▼▼▼

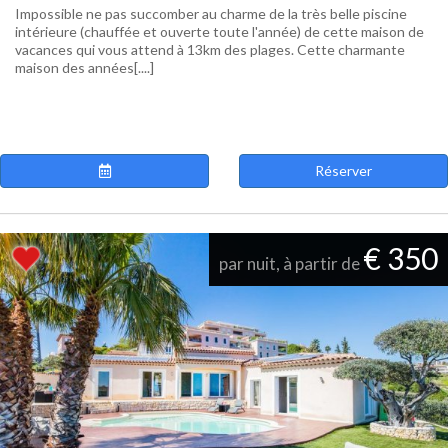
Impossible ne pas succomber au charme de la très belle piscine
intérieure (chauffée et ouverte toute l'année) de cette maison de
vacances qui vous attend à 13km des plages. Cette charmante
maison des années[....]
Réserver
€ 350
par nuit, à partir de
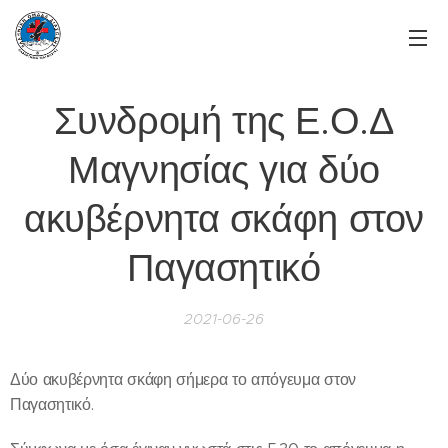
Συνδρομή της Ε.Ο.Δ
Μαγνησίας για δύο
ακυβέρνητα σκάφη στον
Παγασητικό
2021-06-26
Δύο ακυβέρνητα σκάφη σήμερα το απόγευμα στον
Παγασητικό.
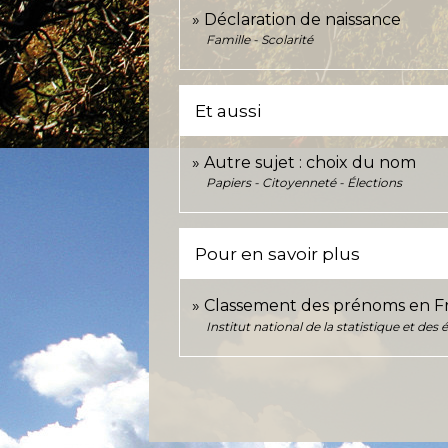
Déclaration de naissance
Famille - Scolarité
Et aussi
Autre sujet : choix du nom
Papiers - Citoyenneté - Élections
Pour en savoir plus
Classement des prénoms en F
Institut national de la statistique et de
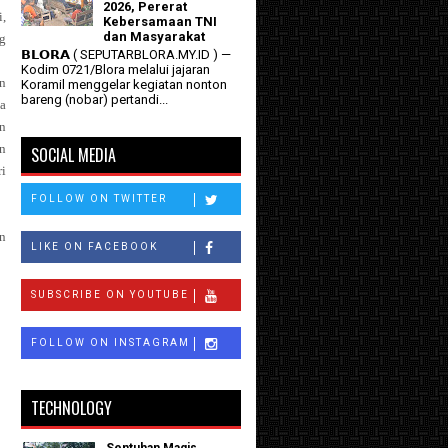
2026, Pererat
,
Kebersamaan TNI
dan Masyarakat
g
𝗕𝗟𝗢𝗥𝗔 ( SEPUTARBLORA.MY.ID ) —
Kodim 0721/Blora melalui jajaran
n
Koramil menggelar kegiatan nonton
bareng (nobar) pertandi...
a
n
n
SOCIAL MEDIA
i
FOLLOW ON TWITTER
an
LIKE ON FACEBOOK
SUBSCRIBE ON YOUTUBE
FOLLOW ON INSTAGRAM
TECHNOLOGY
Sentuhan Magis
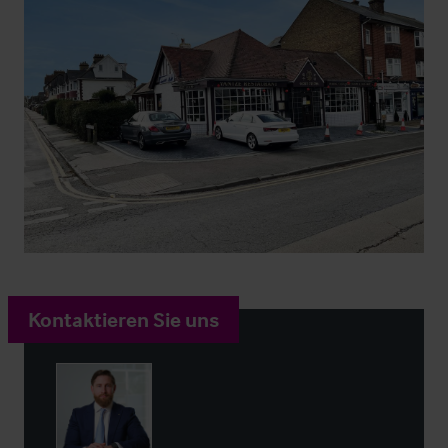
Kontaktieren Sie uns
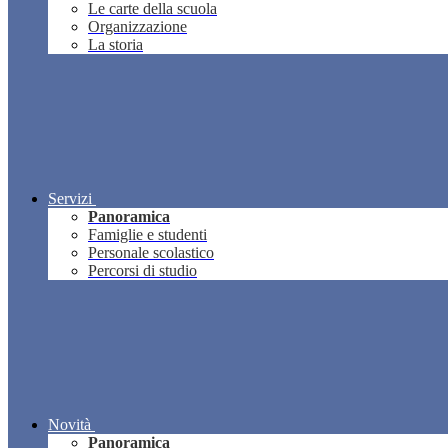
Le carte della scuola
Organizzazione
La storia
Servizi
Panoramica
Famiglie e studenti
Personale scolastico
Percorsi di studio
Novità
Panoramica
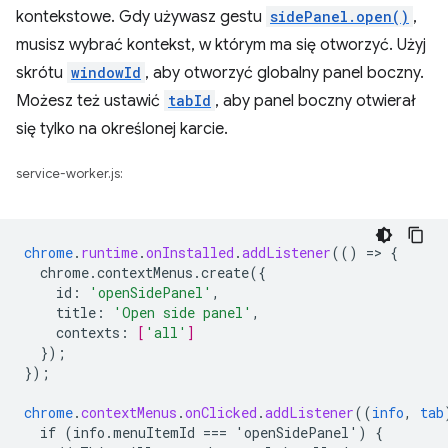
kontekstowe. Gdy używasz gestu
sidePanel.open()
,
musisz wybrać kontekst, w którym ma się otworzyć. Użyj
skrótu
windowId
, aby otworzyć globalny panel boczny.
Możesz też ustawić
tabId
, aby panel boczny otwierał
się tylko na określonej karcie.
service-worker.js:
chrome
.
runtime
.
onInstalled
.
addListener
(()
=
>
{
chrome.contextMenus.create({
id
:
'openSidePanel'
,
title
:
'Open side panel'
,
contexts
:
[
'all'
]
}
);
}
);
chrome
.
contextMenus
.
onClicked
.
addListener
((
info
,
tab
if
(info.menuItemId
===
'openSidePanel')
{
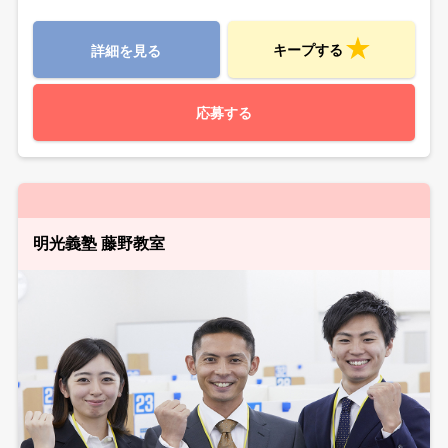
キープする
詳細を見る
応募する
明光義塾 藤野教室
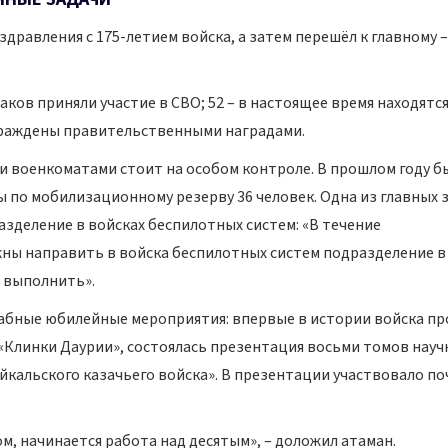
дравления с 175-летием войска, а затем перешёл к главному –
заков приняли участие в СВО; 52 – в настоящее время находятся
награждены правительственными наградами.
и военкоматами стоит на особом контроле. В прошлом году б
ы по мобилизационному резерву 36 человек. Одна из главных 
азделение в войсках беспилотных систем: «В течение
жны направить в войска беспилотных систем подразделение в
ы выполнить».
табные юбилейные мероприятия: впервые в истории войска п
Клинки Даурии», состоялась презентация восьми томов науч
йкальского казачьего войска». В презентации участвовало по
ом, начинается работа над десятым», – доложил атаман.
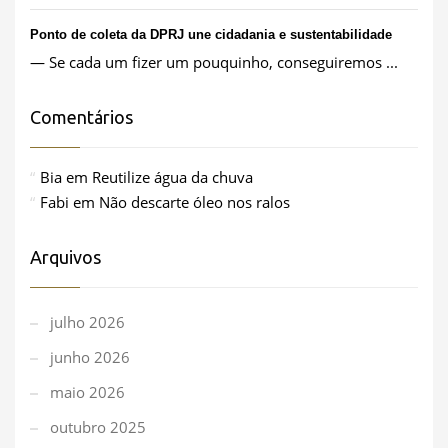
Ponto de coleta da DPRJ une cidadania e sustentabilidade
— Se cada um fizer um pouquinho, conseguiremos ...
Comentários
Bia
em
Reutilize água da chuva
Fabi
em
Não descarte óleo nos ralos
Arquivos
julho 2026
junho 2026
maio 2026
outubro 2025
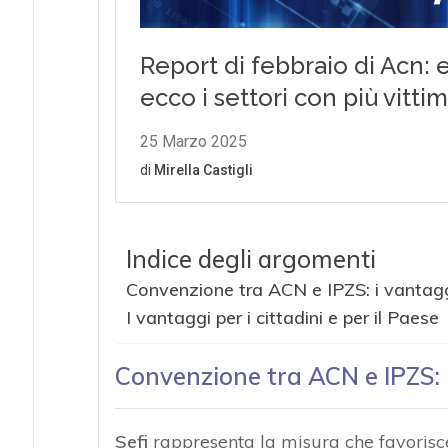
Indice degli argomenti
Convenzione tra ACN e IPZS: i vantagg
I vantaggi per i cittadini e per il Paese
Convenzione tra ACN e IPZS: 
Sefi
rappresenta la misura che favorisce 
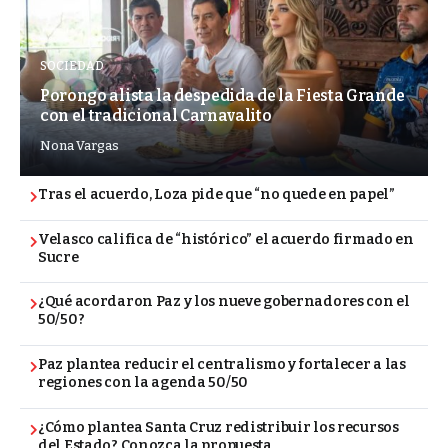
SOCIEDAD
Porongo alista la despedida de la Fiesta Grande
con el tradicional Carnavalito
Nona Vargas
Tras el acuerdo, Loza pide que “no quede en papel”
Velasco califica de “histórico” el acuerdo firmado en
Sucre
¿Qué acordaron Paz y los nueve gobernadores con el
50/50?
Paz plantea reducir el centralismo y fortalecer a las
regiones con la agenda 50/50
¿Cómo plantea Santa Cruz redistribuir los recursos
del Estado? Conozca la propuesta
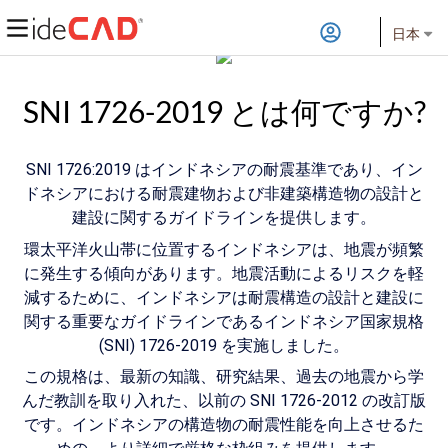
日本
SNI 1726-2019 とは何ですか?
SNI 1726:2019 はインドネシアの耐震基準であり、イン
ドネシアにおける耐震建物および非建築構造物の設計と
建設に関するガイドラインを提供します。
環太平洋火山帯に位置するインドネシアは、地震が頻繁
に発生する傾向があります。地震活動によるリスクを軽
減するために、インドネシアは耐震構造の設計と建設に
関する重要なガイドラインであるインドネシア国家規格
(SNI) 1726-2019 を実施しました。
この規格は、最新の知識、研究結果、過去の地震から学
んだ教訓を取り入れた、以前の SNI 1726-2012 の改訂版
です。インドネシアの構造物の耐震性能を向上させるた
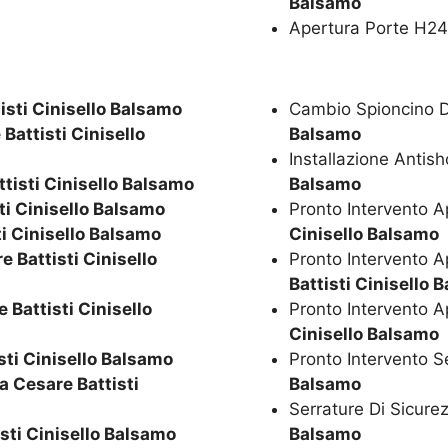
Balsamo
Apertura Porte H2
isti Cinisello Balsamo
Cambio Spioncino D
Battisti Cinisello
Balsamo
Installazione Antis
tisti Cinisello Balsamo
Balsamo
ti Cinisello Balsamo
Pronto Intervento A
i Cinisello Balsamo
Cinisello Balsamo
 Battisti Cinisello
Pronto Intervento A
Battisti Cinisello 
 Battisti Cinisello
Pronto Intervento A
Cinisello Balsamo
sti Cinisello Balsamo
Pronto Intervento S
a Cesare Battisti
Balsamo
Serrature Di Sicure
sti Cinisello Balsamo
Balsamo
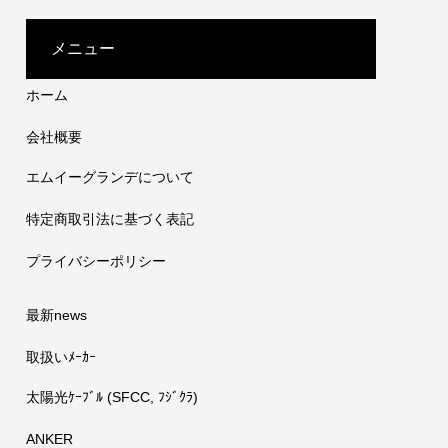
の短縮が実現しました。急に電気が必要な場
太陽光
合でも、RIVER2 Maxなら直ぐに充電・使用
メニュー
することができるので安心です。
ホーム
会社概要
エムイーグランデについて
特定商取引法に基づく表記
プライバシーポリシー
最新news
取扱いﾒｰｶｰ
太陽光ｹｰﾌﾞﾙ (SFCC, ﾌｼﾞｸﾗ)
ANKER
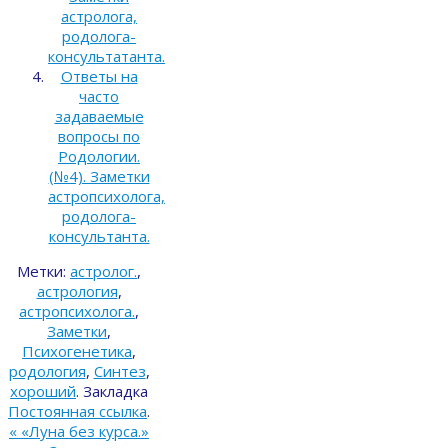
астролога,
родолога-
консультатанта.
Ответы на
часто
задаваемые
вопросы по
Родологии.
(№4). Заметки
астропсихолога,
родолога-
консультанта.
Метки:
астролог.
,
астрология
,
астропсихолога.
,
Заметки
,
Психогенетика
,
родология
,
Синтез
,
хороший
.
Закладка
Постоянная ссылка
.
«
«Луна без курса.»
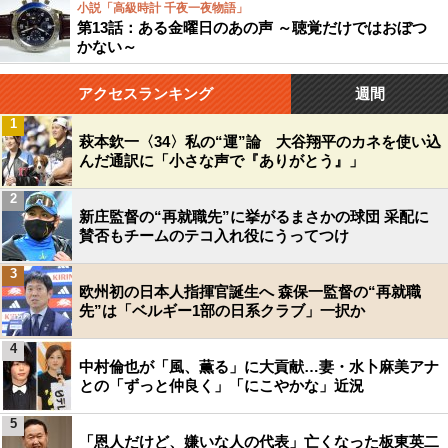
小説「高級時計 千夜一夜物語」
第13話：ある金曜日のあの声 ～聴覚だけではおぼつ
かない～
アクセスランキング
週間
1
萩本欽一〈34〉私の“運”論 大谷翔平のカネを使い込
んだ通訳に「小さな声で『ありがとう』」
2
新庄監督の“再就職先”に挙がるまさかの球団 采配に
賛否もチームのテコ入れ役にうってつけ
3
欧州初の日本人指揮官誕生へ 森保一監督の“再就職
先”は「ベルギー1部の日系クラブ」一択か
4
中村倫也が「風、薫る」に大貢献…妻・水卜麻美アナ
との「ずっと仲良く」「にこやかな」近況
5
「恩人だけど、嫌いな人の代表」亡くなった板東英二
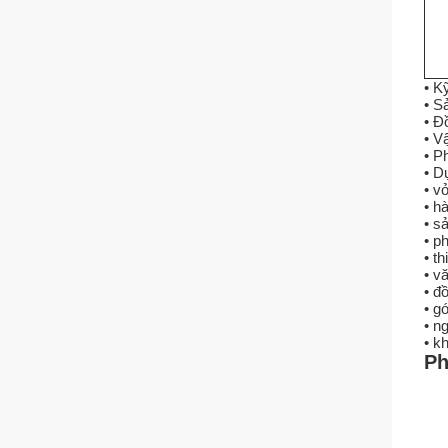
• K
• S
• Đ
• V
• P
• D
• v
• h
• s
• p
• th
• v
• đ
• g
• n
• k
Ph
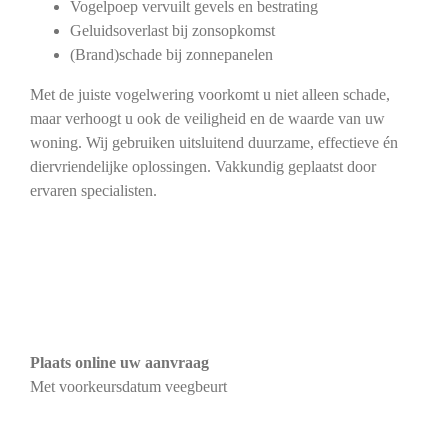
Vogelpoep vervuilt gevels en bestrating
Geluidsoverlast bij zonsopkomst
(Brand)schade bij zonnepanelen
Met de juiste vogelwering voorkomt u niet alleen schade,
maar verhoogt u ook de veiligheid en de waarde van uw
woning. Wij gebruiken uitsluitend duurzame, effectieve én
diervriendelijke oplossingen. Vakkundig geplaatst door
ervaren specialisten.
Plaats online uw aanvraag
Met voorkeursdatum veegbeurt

▲▲▲

What is being asked. Reproduce the listing above exactly, excluding all pictures.

Result of this exercise.
Impossible ne pas succomber au charme de la très belle piscine
intérieure (chauffée et ouverte toute l'année) de cette maison de
vacances qui vous attend à 13km des plages. Cette charmante
maison des années[....]
Réserver
€ 350
par nuit, à partir de
Συνδρομή της Ε.Ο.Δ
Μαγνησίας για δύο
ακυβέρνητα σκάφη στον
Παγασητικό
2021-06-26
Δύο ακυβέρνητα σκάφη σήμερα το απόγευμα στον
Παγασητικό.
Déclaration de naissance
Famille - Scolarité
Et aussi
Autre sujet : choix du nom
Papiers - Citoyenneté - Élections
Pour en savoir plus
Classement des prénoms en F
Institut national de la statistique et de
2026, Pererat
,
Kebersamaan TNI
dan Masyarakat
g
𝗕𝗟𝗢𝗥𝗔 ( SEPUTARBLORA.MY.ID ) —
Kodim 0721/Blora melalui jajaran
n
Koramil menggelar kegiatan nonton
bareng (nobar) pertandi...
a
n
n
SOCIAL MEDIA
i
FOLLOW ON TWITTER
an
LIKE ON FACEBOOK
SUBSCRIBE ON YOUTUBE
FOLLOW ON INSTAGRAM
TECHNOLOGY
Sentuhan Magis
Kontaktieren Sie uns
Le carte della scuola
Organizzazione
La storia
Servizi
Panoramica
Famiglie e studenti
Personale scolastico
Percorsi di studio
Novità
Panoramica
kontekstowe. Gdy używasz gestu
sidePanel.open()
,
musisz wybrać kontekst, w którym ma się otworzyć. Użyj
skrótu
windowId
, aby otworzyć globalny panel boczny.
Możesz też ustawić
tabId
, aby panel boczny otwierał
się tylko na określonej karcie.
service-worker.js:
chrome
.
runtime
.
onInstalled
.
addListener
(()
=
>
{
chrome.contextMenus.create({
id
:
'openSidePanel'
,
title
:
'Open side panel'
,
contexts
:
[
'all'
]
}
);
}
);
chrome
.
contextMenus
.
onClicked
.
addListener
((
info
,
tab
if
(info.menuItemId
===
'openSidePanel')
{
キープする
詳細を見る
応募する
明光義塾 藤野教室
дравления с 175-летием войска, а затем перешёл к главному –
заков приняли участие в СВО; 52 – в настоящее время находятся
награждены правительственными наградами.
и военкоматами стоит на особом контроле. В прошлом году б
ы по мобилизационному резерву 36 человек. Одна из главных 
азделение в войсках беспилотных систем: «В течение
жны направить в войска беспилотных систем подразделение в
ы выполнить».
табные юбилейные мероприятия: впервые в истории войска п
Клинки Даурии», состоялась презентация восьми томов науч
йкальского казачьего войска». В презентации участвовало по
ом, начинается работа над десятым», – доложил атаман.
Ponto de coleta da DPRJ une cidadania e sustentabilidade
— Se cada um fizer um pouquinho, conseguiremos ...
Comentários
Bia
em
Reutilize água da chuva
Fabi
em
Não descarte óleo nos ralos
Arquivos
julho 2026
junho 2026
maio 2026
outubro 2025
Indice degli argomenti
Convenzione tra ACN e IPZS: i vantagg
I vantaggi per i cittadini e per il Paese
Convenzione tra ACN e IPZS: 
Sefi
rappresenta la misura che favorisce 
SOCIEDAD
Porongo alista la despedida de la Fiesta Grande
con el tradicional Carnavalito
Nona Vargas
Tras el acuerdo, Loza pide que “no quede en papel”
Velasco califica de “histórico” el acuerdo firmado en
Sucre
¿Qué acordaron Paz y los nueve gobernadores con el
50/50?
Paz plantea reducir el centralismo y fortalecer a las
regiones con la agenda 50/50
¿Cómo plantea Santa Cruz redistribuir los recursos
del Estado? Conozca la propuesta
日本
SNI 1726-2019 とは何ですか?
SNI 1726:2019 はインドネシアの耐震基準であり、イン
ドネシアにおける耐震建物および非建築構造物の設計と
建設に関するガイドラインを提供します。
環太平洋火山帯に位置するインドネシアは、地震が頻繁
に発生する傾向があります。地震活動によるリスクを軽
減するために、インドネシアは耐震構造の設計と建設に
関する重要なガイドラインであるインドネシア国家規格
(SNI) 1726-2019 を実施しました。
この規格は、最新の知識、研究結果、過去の地震から学
んだ教訓を取り入れた、以前の SNI 1726-2012 の改訂版
です。インドネシアの構造物の耐震性能を向上させるた
Balsamo
Apertura Porte H2
isti Cinisello Balsamo
Cambio Spioncino D
Battisti Cinisello
Balsamo
Installazione Antis
tisti Cinisello Balsamo
Balsamo
ti Cinisello Balsamo
Pronto Intervento A
i Cinisello Balsamo
Cinisello Balsamo
 Battisti Cinisello
Pronto Intervento A
Battisti Cinisello 
 Battisti Cinisello
Pronto Intervento A
Cinisello Balsamo
sti Cinisello Balsamo
Pronto Intervento S
a Cesare Battisti
Balsamo
Serrature Di Sicure
sti Cinisello Balsamo
Balsamo
の短縮が実現しました。急に電気が必要な場
太陽光
合でも、RIVER2 Maxなら直ぐに充電・使用
メニュー
することができるので安心です。
ホーム
会社概要
エムイーグランデについて
特定商取引法に基づく表記
プライバシーポリシー
最新news
取扱いﾒｰｶｰ
太陽光ｹｰﾌﾞﾙ (SFCC, ﾌｼﾞｸﾗ)
ANKER
астролога,
родолога-
консультатанта.
Ответы на
часто
задаваемые
вопросы по
Родологии.
(№4). Заметки
астропсихолога,
родолога-
консультанта.
Метки:
астролог.
,
астрология
,
астропсихолога.
,
Заметки
,
Психогенетика
,
родология
,
Синтез
,
хороший
.
Закладка
Постоянная ссылка
.
«
«Луна без курса.»
小説「高級時計 千夜一夜物語」
第13話：ある金曜日のあの声 ～聴覚だけではおぼつ
かない～
アクセスランキング
週間
1
萩本欽一〈34〉私の“運”論 大谷翔平のカネを使い込
んだ通訳に「小さな声で『ありがとう』」
2
新庄監督の“再就職先”に挙がるまさかの球団 采配に
賛否もチームのテコ入れ役にうってつけ
3
欧州初の日本人指揮官誕生へ 森保一監督の“再就職
先”は「ベルギー1部の日系クラブ」一択か
4
中村倫也が「風、薫る」に大貢献…妻・水卜麻美アナ
との「ずっと仲良く」「にこやかな」近況
5
「恩人だけど、嫌いな人の代表」亡くなった板東英二
• K
• S
• Đ
• V
• P
• D
• v
• h
• s
• p
• th
• v
• đ
• g
• n
• k
Ph
Vogelpoep vervuilt gevels en bestrating
Geluidsoverlast bij zonsopkomst
(Brand)schade bij zonnepanelen
Met de juiste vogelwering voorkomt u niet alleen schade,
maar verhoogt u ook de veiligheid en de waarde van uw
woning. Wij gebruiken uitsluitend duurzame, effectieve én
diervriendelijke oplossingen. Vakkundig geplaatst door
ervaren specialisten.
Plaats online uw aanvraag
Met voorkeursdatum veegbeurt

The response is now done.